Yeah, to keep the shape parameter time-independent using this method, c1 would have to stay zero (i.e., by restricting its bounds in scipy.optimize.minimize). We could do something similar to rv_continuous.fit, where parameters with an 'f' before the keyword argument are held fixed. Or we remove the flexibility and change c0 and c1 to c.

* Your test data at the moment is a noisy increasing line... if you changed it to (or had a second test dataset that was) a noisy steady line (i.e. no trend over time) then presumably the estimates for sigma1 and mu1 should be very close to zero and the estimates for c, sigma0 and mu0 should be very close to what you'd get from running:

I gave this a try and sigma1 and mu1 are small (at least compared to the line with a trend) and fairly similar the scipy.stats.genextremes results.
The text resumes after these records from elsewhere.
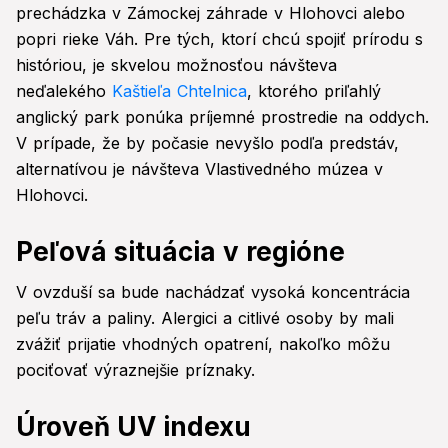
prechádzka v Zámockej záhrade v Hlohovci alebo
popri rieke Váh. Pre tých, ktorí chcú spojiť prírodu s
históriou, je skvelou možnosťou návšteva
neďalekého
Kaštieľa Chtelnica
, ktorého priľahlý
anglický park ponúka príjemné prostredie na oddych.
V prípade, že by počasie nevyšlo podľa predstáv,
alternatívou je návšteva Vlastivedného múzea v
Hlohovci.
Peľová situácia v regióne
V ovzduší sa bude nachádzať vysoká koncentrácia
peľu tráv a paliny. Alergici a citlivé osoby by mali
zvážiť prijatie vhodných opatrení, nakoľko môžu
pociťovať výraznejšie príznaky.
Úroveň UV indexu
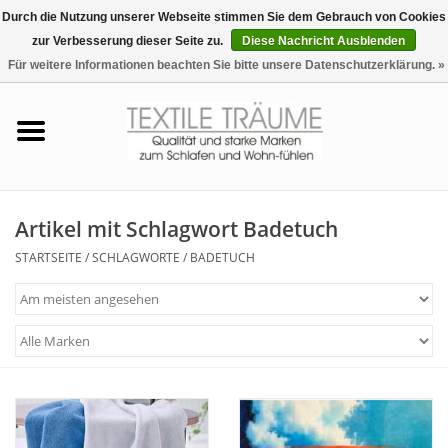
Durch die Nutzung unserer Webseite stimmen Sie dem Gebrauch von Cookies
zur Verbesserung dieser Seite zu.
Diese Nachricht Ausblenden
EUR
/
CHF
0 Artikel - €0,00
Für weitere Informationen beachten Sie bitte unsere Datenschutzerklärung. »
Startseite
Bettwäsche
Zudecken, Kissen
Artikel mit Schlagwort Badetuch
STARTSEITE
/
SCHLAGWORTE
/
BADETUCH
Tag & Nachtwäsche
Freizeit-Hausanzüge
Badezimmer & Sauna
Haus-Bademäntel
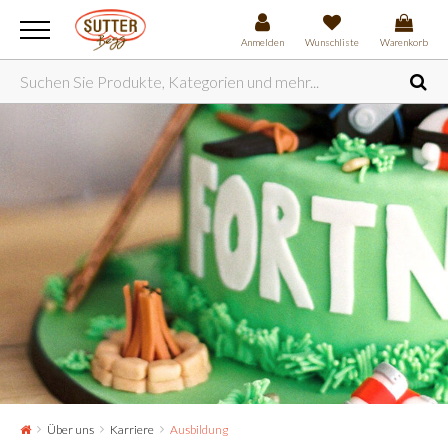
Anmelden
Wunschliste
Warenkorb
Über uns
Karriere
Ausbildung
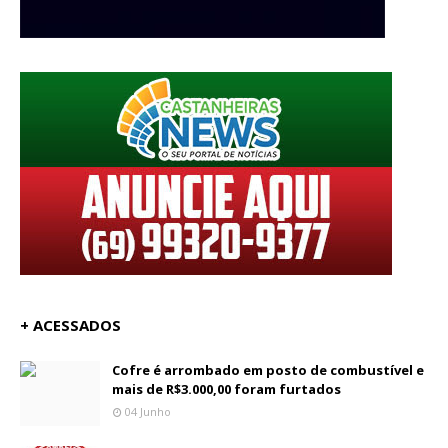
+ ACESSADOS
Cofre é arrombado em posto de combustível e
mais de R$3.000,00 foram furtados
04 Junho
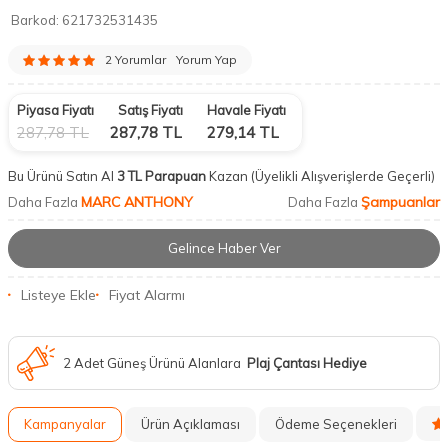
Barkod:
621732531435
2 Yorumlar
Yorum Yap
Piyasa Fiyatı
Satış Fiyatı
Havale Fiyatı
287,78
TL
287,78
TL
279,14
TL
Bu Ürünü Satın Al
3 TL Parapuan
Kazan
(Üyelikli Alışverişlerde Geçerli)
MARC ANTHONY
Şampuanlar
Daha Fazla
Daha Fazla
Gelince Haber Ver
Listeye Ekle
Fiyat Alarmı
2 Adet Güneş Ürünü Alanlara
Plaj Çantası Hediye
Kampanyalar
Ürün Açıklaması
Ödeme Seçenekleri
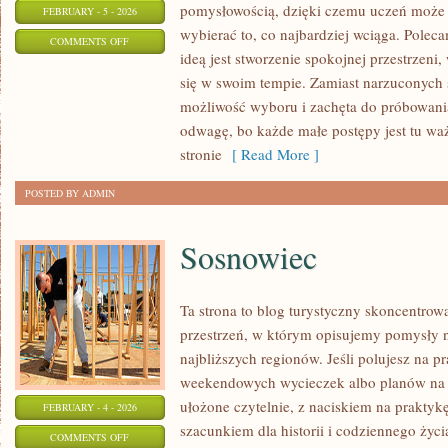
pomysłowością, dzięki czemu uczeń może t
FEBRUARY - 5 - 2026
wybierać to, co najbardziej wciąga. Polec
ON
COMMENTS OFF
ideą jest stworzenie spokojnej przestrzen
HISTORIA
się w swoim tempie. Zamiast narzuconych 
możliwość wyboru i zachęta do próbowani
odwagę, bo każde małe postępy jest tu waż
stronie
[ Read More ]
POSTED BY ADMIN
Sosnowiec
Ta strona to blog turystyczny skoncentrowa
przestrzeń, w którym opisujemy pomysły 
najbliższych regionów. Jeśli polujesz na 
weekendowych wycieczek albo planów na ki
ułożone czytelnie, z naciskiem na praktykę
FEBRUARY - 4 - 2026
szacunkiem dla historii i codziennego życ
ON
COMMENTS OFF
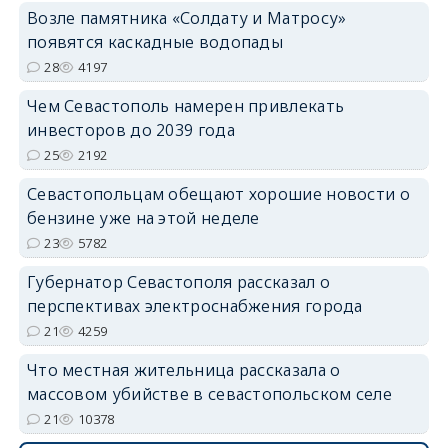
Возле памятника «Солдату и Матросу»
появятся каскадные водопады
28
4197
Чем Севастополь намерен привлекать
инвесторов до 2039 года
25
2192
Севастопольцам обещают хорошие новости о
бензине уже на этой неделе
23
5782
Губернатор Севастополя рассказал о
перспективах электроснабжения города
21
4259
Что местная жительница рассказала о
массовом убийстве в севастопольском селе
21
10378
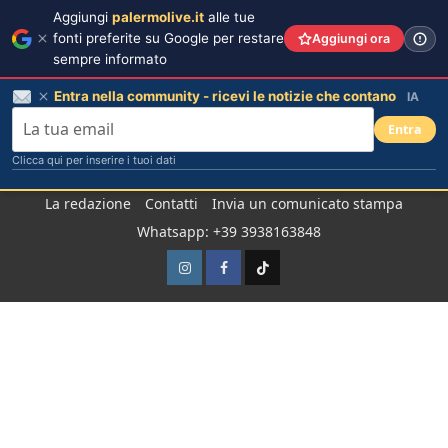
Aggiungi
palermolive.it
alle tue
fonti preferite su Google per restare
Aggiungi ora
sempre informato
Entra nella community - ricevi le notizie che contano
IA
Entra
Clicca qui per inserire i tuoi dati
Salta
La redazione
Contatti
Invia un comunicato stampa
al
Whatsapp: +39 3938163848
contenuto
Instagram
Facebook
TikTok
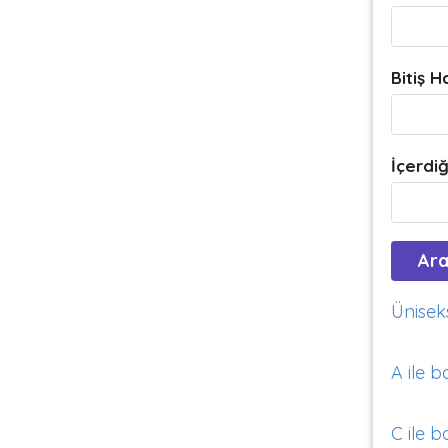
Bitiş H
İçerdiğ
Üniseks
A ile b
C ile b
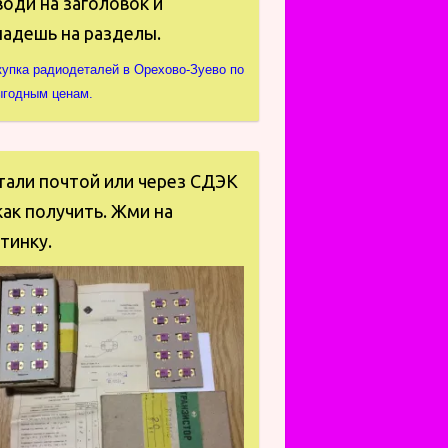
оди на заголовок и
падешь на разделы.
купка радиодеталей в Орехово-Зуево по
ыгодным ценам.
тали почтой или через СДЭК
ак получить. Жми на
тинку.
For example, using times = np.arange(500) (and keeping c constant):

Noisy increasing line

da = xr.DataArray(scipy.stats.gumbel_r.rvs(loc=0.5, scale=1, size=ds.time.size) + t * 1e-2, coords={'time': times})

output:
c=0.1962, μ0=0.5452, μ1=0.0097, σ0=0.0512, σ1=-0.0001

Noisy stable line

da_stable = xr.DataArray(scipy.stats.gumbel_r.rvs(loc=0.5, scale=1, size=ds.time.size), coords={'time': times})

output:
c=0.391, μ0=0.363, μ1=0.000, σ0=0.132, σ1=0.000

Noisy stable line (genextreme)

# Test genextremes on da_stable using the same initial guesses 
params_i = NonStationaryGEV()._params_init_guess(da_stable)
c, mu0, sigma0 = gev.fit(da_stable, loc=params_i[1], scale=params_i[3], method='MLE', optimizer=scipy.optimize.fmin)
print(*['{}={:.03f}'.format(k, v) for k, v in zip(['c', 'μ0', 'σ0'], [c, mu0, sigma0])])

output:
c=-0.542 μ0=0.461 σ0=0.612

# Test genextremes on da_stable using the ns-gev results as initial guesses
c, mu0, sigma0 = gev.fit(da_stable, loc=res2.x[1], scale=res2.x[3], method='MLE', optimizer=scipy.optimize.fmin)
print(*['{}={:.03f}'.format(k, v) for k, v in zip(['c', 'μ0', 'σ0'], [c, mu0, sigma0])])

output:
c=-0.342 μ0=0.317 σ0=0.146

Also, do you think that the argument t in fit should be an integer or a slice?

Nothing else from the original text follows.